Following the death of Mrs. Bosshard, the remaining money, if any, would go to the American Cancer Society. To her beloved friend Dr. Thomas A. Kendricks, Elizabeth Sullivan had left what she hoped were good memories and an audiotape of Elizabeth Bosshard and Tom Kendricks singing “Strawberry Fields.” To her new and valued friend Dr. Roberta J. Cole, Elizabeth Sullivan had left a six-piece silver coffee service of French design and eighteenth-century manufacture, silversmith unknown. The silver service and the tape cassette were in storage in Antwerp, along with other items, mostly furniture and artwork that would be sold, the proceeds to be added to the monies going to Sally Frances Bosshard.
Of Dr. Cole, Elizabeth Sullivan requested one last favor. She wished her ashes to be given to Dr. Cole for placement in the earth, “without ceremony or service, at a beautiful place of Dr. Cole’s choosing.”
R.J. was stunned, both by the bequest and by the unexpected responsibility. Tom’s eyes glistened. He ordered a bottle of champagne, and they drank a toast to Betts.

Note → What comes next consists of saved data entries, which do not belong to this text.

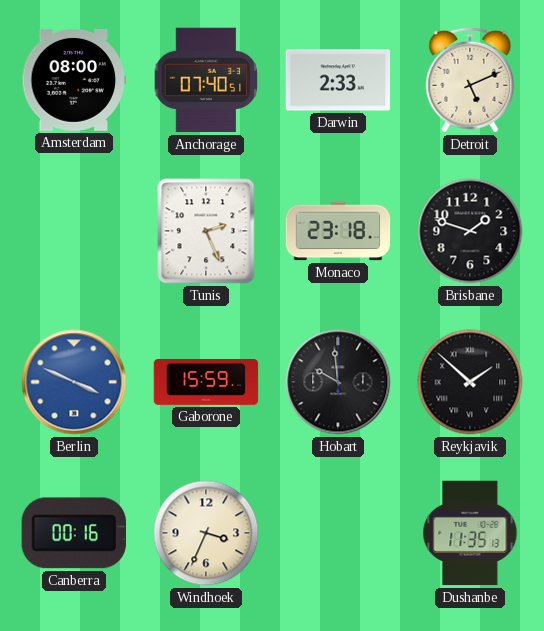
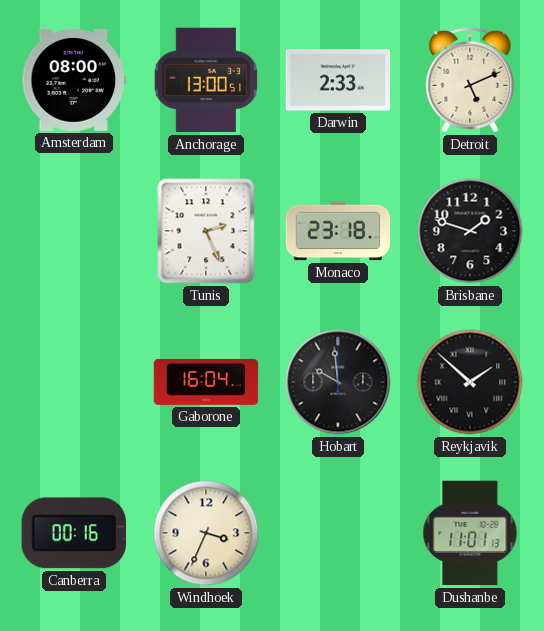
Anchorage: 07:40 -> 13:00
Berlin: 3:49 -> none
Gaborone: 15:59 -> 16:04
Dushanbe: 11:35 -> 11:01
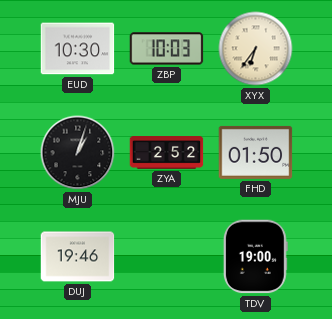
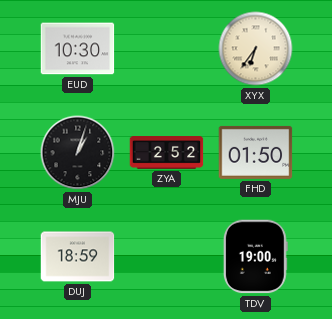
ZBP: 10:03 -> none
DUJ: 19:46 -> 18:59
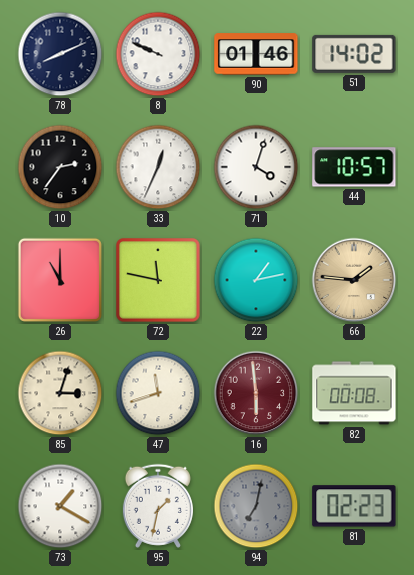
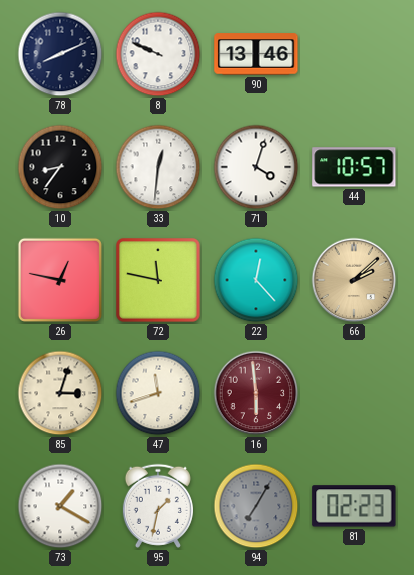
90: 01:46 -> 13:46
51: 14:02 -> none
10: 2:36 -> 8:36
33: 12:34 -> 12:31
26: 11:00 -> 12:47
22: 1:13 -> 12:23
66: 1:46 -> 2:08
82: 00:08 -> none
94: 7:02 -> 7:05
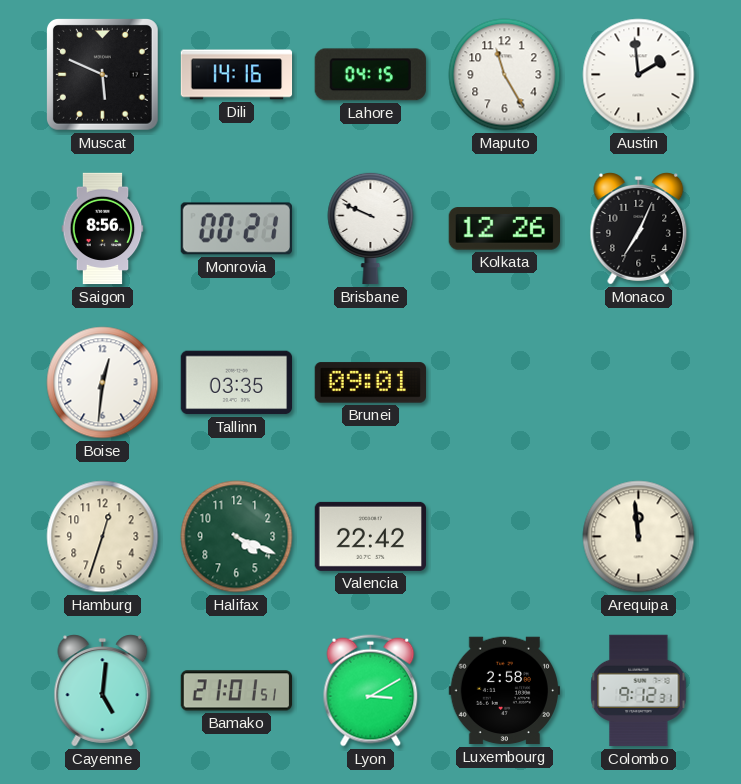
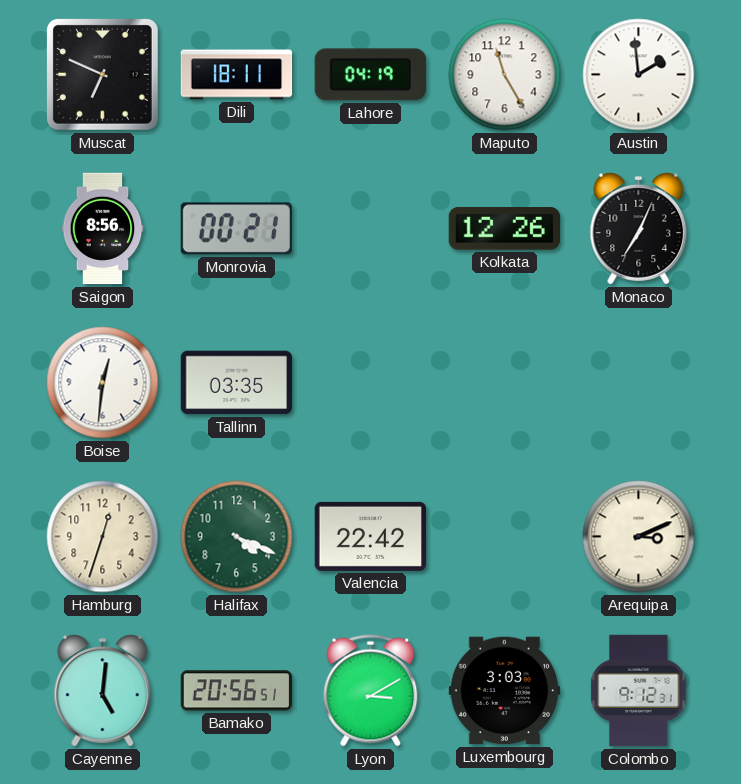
Muscat: 5:49 -> 6:49
Dili: 14:16 -> 18:11
Lahore: 04:15 -> 04:19
Brisbane: 9:49 -> none
Brunei: 09:01 -> none
Arequipa: 11:59 -> 3:11
Bamako: 21:01 -> 20:56
Luxembourg: 2:58 -> 3:03
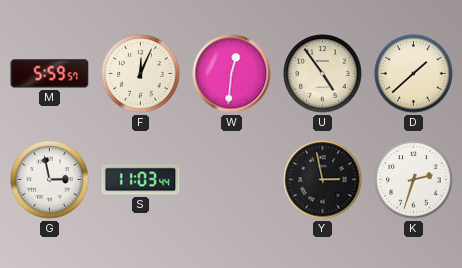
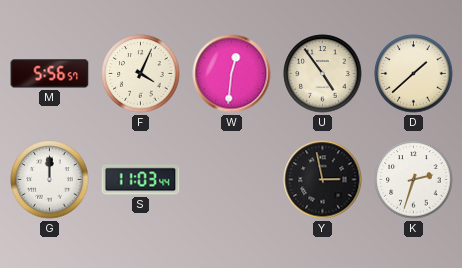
M: 5:59 -> 5:56
F: 12:04 -> 4:04
G: 2:58 -> 12:00
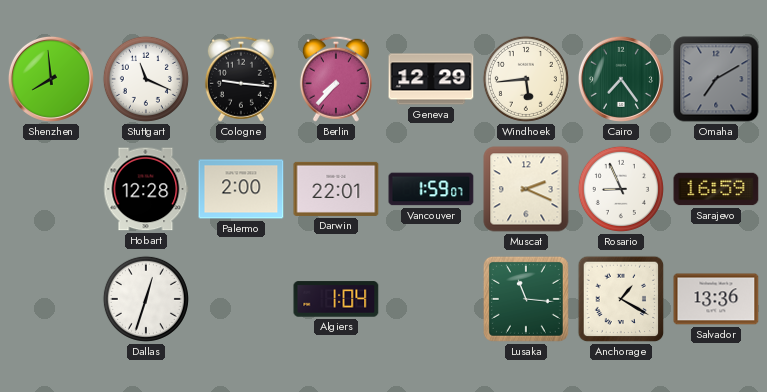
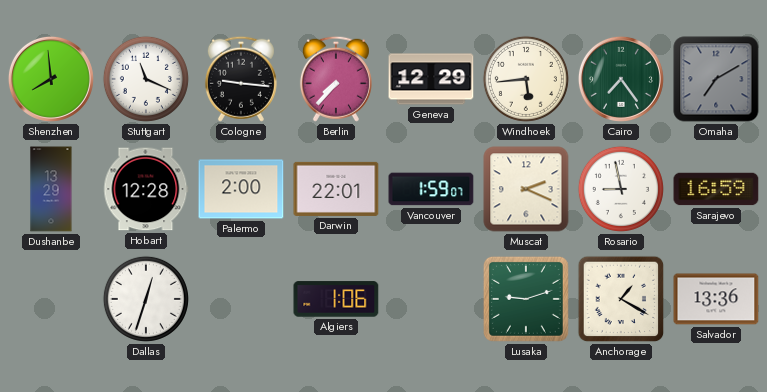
Dushanbe: none -> 13:29
Rosario: 8:56 -> 8:58
Algiers: 1:04 -> 1:06
Lusaka: 11:16 -> 9:12
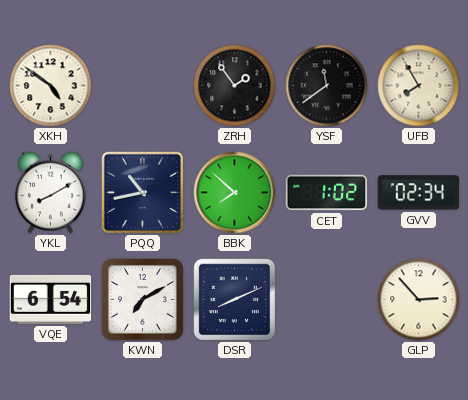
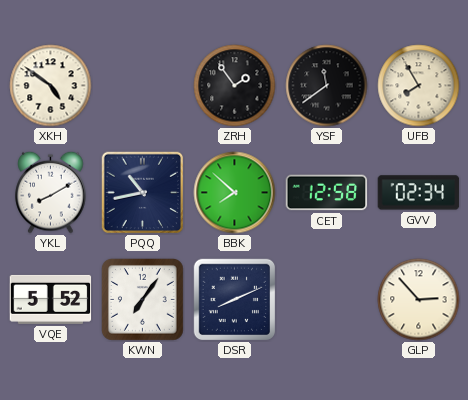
CET: 1:02 -> 12:58
VQE: 6:54 -> 5:52
KWN: 7:10 -> 7:06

In the parking lot, Suzanna took the small square cardboard box from her car and gave it to R.J. R.J. didn’t know what to do with it. She put it on the passenger’s side of the seat in the BMW and drove back to Lemuel Grace.
On the following Wednesday morning she was awakened at 5:20 A.M. by the loud and shockingly intrusive sound of bell chimes announcing that someone was at the front door.
She struggled out of bed and into her robe. Unable to locate her slippers, she padded into the cold hallway in her bare feet.